(Entries shown)

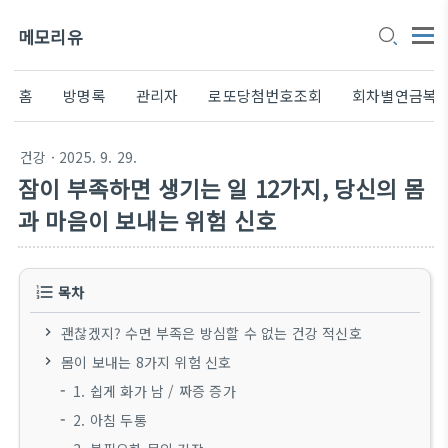
메모리유
홈
방명록
관리자
로또당첨번호조회
회차별연금복
건강
· 2025. 9. 29.
잠이 부족하면 생기는 일 12가지, 당신의 몸
과 마음이 보내는 위험 신호
목차
괜찮겠지? 수면 부족은 방심할 수 없는 건강 적신호
몸이 보내는 8가지 위험 신호
1. 쉽게 화가 남 / 짜증 증가
2. 아침 두통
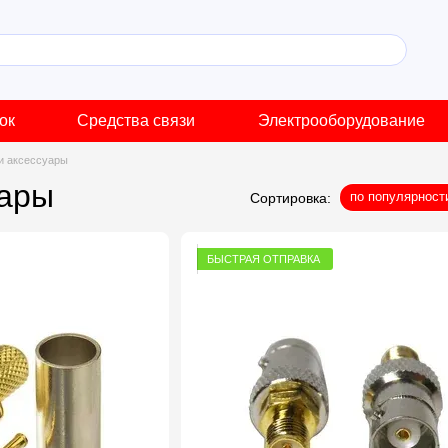
ок
Средства связи
Электрооборудование
и аксессуары
уары
по популярност
Сортировка:
БЫСТРАЯ ОТПРАВКА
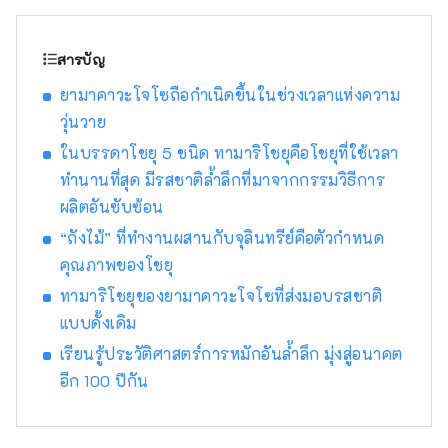
อาหารที่ผลิต "อูมามิ" ซึ่งเป็นแก่นแท้ของอาหาร
ญี่ปุ่น ■ HAKKO คืออะไร? เทคโนโลยีของ
HAKKO มีบทบาทสำคัญอย่างยิ่งในการผลิต
สารบัญ
เครื่องปรุงรสที่กำหนดรสชาติของอาหารญี่ปุ่น
ยามาคาวะโจโซถือกำเนิดขึ้นในช่วงเวลาแห่งความ
ตลอดจนการผลิตเหล้าสาเกซึ่งเป็นที่นิยมไปทั่ว
วุ่นวาย
โลก ■เมืองนาโกย่าเป็นอย่างไรบ้าง? นาโกย่า ตั้ง
อยู่ใจกลางประเทศญี่ปุ่น เป็นศูนย์กลางการเดิน
ในบรรดาโชยุ 5 ชนิด ทามาริโชยุคือโชยุที่ใช้เวลา
ทางทั้งทางอากาศและทางบก สภาพแวดล้อมทาง
ทำนานที่สุด มีรสชาติล้ำลึกที่มาจากกรรมวิธีการ
ธรรมชาติและสภาพอากาศที่เอื้ออำนวยได้ส่ง
ผลิตอันซับซ้อน
เสริมวัฒนธรรมอาหารหมักดองที่เป็นเอกลักษณ์
“ถังไม้” ที่ทำงานผสานกับจุลินทรีย์คือตัวกำหนด
คาบสมุทร คาบสมุทรชิตะ ซึ่งล้อมรอบด้วย อ่าวอิ
เสะ และ อ่าวมิคาวะ เป็นพื้นที่ที่มีทัศนียภาพงดงาม
คุณภาพของโชยุ
ซึ่งอุตสาหกรรมการผลิตเครื่องปรุงรสต่างๆ เช่น
ทามาริโชยุของยามาคาวะโจโซที่ส่งมอบรสชาติ
สาเก น้ำส้มสายชู มิโซะ และทามาริ เจริญรุ่งเรือง
แบบดั้งเดิม
มาตั้งแต่สมัยโบราณ นิชิมิคาวะ บ้านเกิดของโทกู
เรียนรู้ประวัติศาสตร์การหมักอันล้ำลึก มุ่งสู่อนาคต
งาวะ อิเอยาสุ มีประวัติศาสตร์การผลิตเครื่อง
ปรุงรสหมักดองที่เป็นเอกลักษณ์ เช่น "ฮัตโช มิ
อีก 100 ปีกัน
โซะ" และ "ซอสถั่วเหลืองขาว"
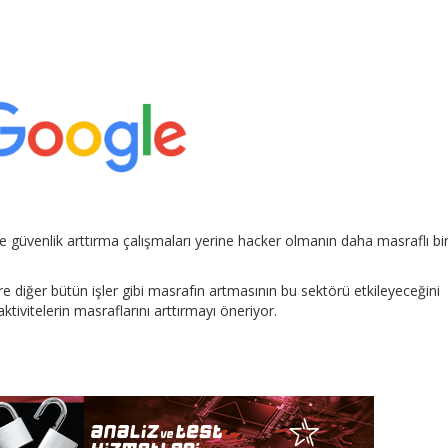
 güvenlik arttırma çalışmaları yerine hacker olmanın daha masraflı bir
e diğer bütün işler gibi masrafın artmasının bu sektörü etkileyeceğini
ivitelerin masraflarını arttırmayı öneriyor.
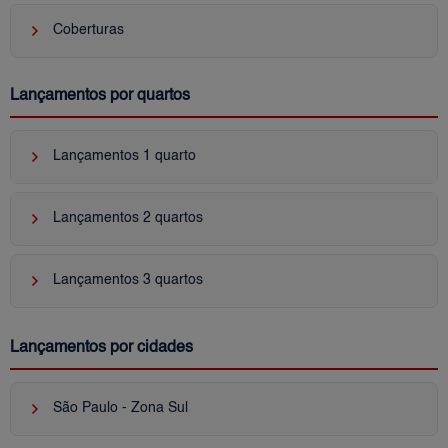
keyboard_arrow_right
Coberturas
Lançamentos por quartos
keyboard_arrow_right
Lançamentos 1 quarto
keyboard_arrow_right
Lançamentos 2 quartos
keyboard_arrow_right
Lançamentos 3 quartos
Lançamentos por cidades
keyboard_arrow_right
São Paulo - Zona Sul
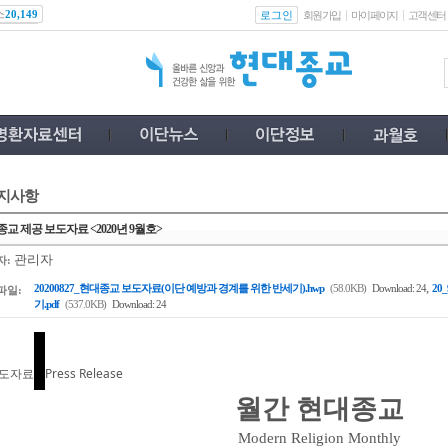
스
로그인
20,149
회원가입
마이페이지
고객센터
지사항
교 제공 보도자료 <2020년 9월호>
관리자
자:
,
20200827_현대종교 보도자료(이단 예방과 경계를 위한 반세기).hwp
(58.0KB)
Download: 24
20
파일:
기.pdf
(537.0KB)
Download: 24
도자료
Press Release
월간 현대종교
Modern Religion Monthly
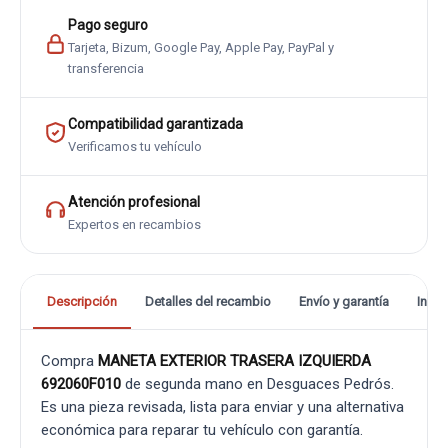
Pago seguro
Tarjeta, Bizum, Google Pay, Apple Pay, PayPal y
transferencia
Compatibilidad garantizada
Verificamos tu vehículo
Atención profesional
Expertos en recambios
Descripción
Detalles del recambio
Envío y garantía
Info
Compra
MANETA EXTERIOR TRASERA IZQUIERDA
692060F010
de segunda mano en Desguaces Pedrós.
Es una pieza revisada, lista para enviar y una alternativa
económica para reparar tu vehículo con garantía.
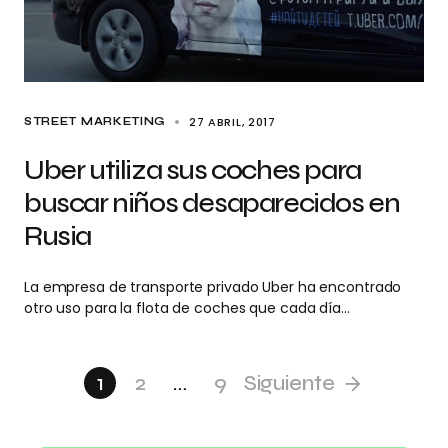
27 ABRIL, 2017
STREET MARKETING
Uber utiliza sus coches para
buscar niños desaparecidos en
Rusia
La empresa de transporte privado Uber ha encontrado
otro uso para la flota de coches que cada día…
1
2
…
9
Siguiente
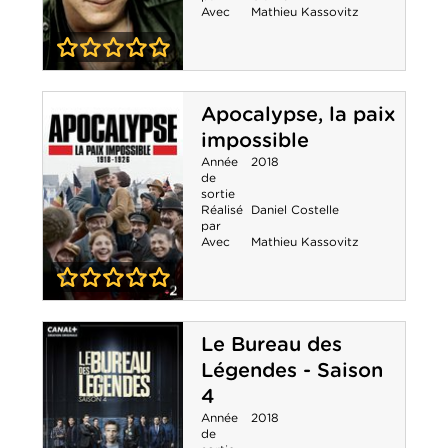
Avec
Mathieu Kassovitz
0-0
Apocalypse, la
Apocalypse, la paix
guerre des
impossible
mondes
Année
2018
de
sortie
Réalisé
Daniel Costelle
par
Avec
Mathieu Kassovitz
0-0
Apocalypse, la
Le Bureau des
paix impossible
Légendes - Saison
4
Année
2018
de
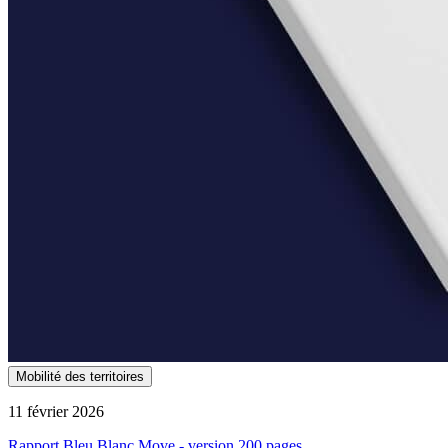
Mobilité des territoires
11 février 2026
Rapport Bleu Blanc Move - version 200 pages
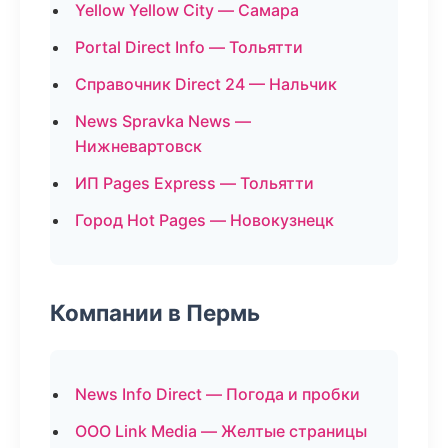
Yellow Yellow City — Самара
Portal Direct Info — Тольятти
Справочник Direct 24 — Нальчик
News Spravka News —
Нижневартовск
ИП Pages Express — Тольятти
Город Hot Pages — Новокузнецк
Компании в Пермь
News Info Direct — Погода и пробки
ООО Link Media — Желтые страницы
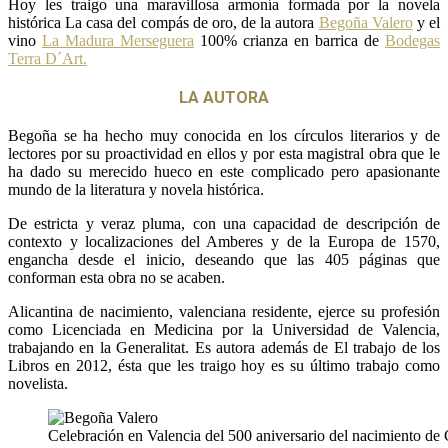
Hoy les traigo una maravillosa armonía formada por la novela
histórica La casa del compás de oro, de la autora
Begoña Valero
y el
vino
La Madura Merseguera
100% crianza en barrica de
Bodegas
Terra D´Art.
LA AUTORA
Begoña se ha hecho muy conocida en los círculos literarios y de
lectores por su proactividad en ellos y por esta magistral obra que le
ha dado su merecido hueco en este complicado pero apasionante
mundo de la literatura y novela histórica.
De estricta y veraz pluma, con una capacidad de descripción de
contexto y localizaciones del Amberes y de la Europa de 1570,
engancha desde el inicio, deseando que las 405 páginas que
conforman esta obra no se acaben.
Alicantina de nacimiento, valenciana residente, ejerce su profesión
como Licenciada en Medicina por la Universidad de Valencia,
trabajando en la Generalitat. Es autora además de El trabajo de los
Libros en 2012, ésta que les traigo hoy es su último trabajo como
novelista.
Celebración en Valencia del 500 aniversario del nacimiento de 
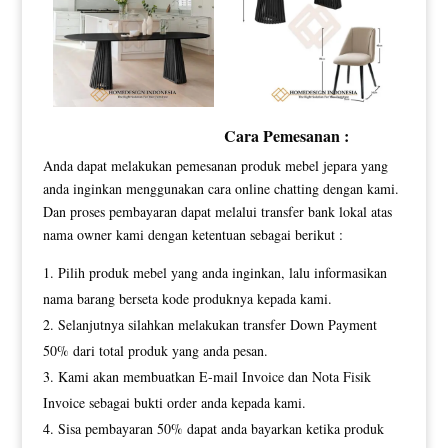
Cara Pemesanan :
Anda dapat melakukan pemesanan produk mebel jepara yang
anda inginkan menggunakan cara online chatting dengan kami.
Dan proses pembayaran dapat melalui transfer bank lokal atas
nama owner kami dengan ketentuan sebagai berikut :
Pilih produk mebel yang anda inginkan, lalu informasikan
nama barang berseta kode produknya kepada kami.
Selanjutnya silahkan melakukan transfer Down Payment
50% dari total produk yang anda pesan.
Kami akan membuatkan E-mail Invoice dan Nota Fisik
Invoice sebagai bukti order anda kepada kami.
Sisa pembayaran 50% dapat anda bayarkan ketika produk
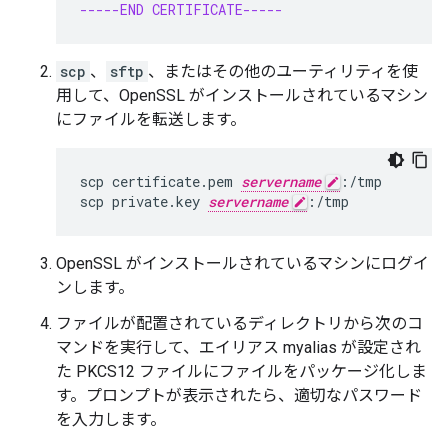
-----END CERTIFICATE-----
scp
、
sftp
、またはその他のユーティリティを使
用して、OpenSSL がインストールされているマシン
にファイルを転送します。
scp certificate.pem 
servername
:/tmp

scp private.key 
servername
:/tmp
OpenSSL がインストールされているマシンにログイ
ンします。
ファイルが配置されているディレクトリから次のコ
マンドを実行して、エイリアス myalias が設定され
た PKCS12 ファイルにファイルをパッケージ化しま
す。プロンプトが表示されたら、適切なパスワード
を入力します。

(End Entries shown)

What needs to be done:
In the entries above, count each line that holds "quartos". Give the total and nothing else.

Exercise output:
3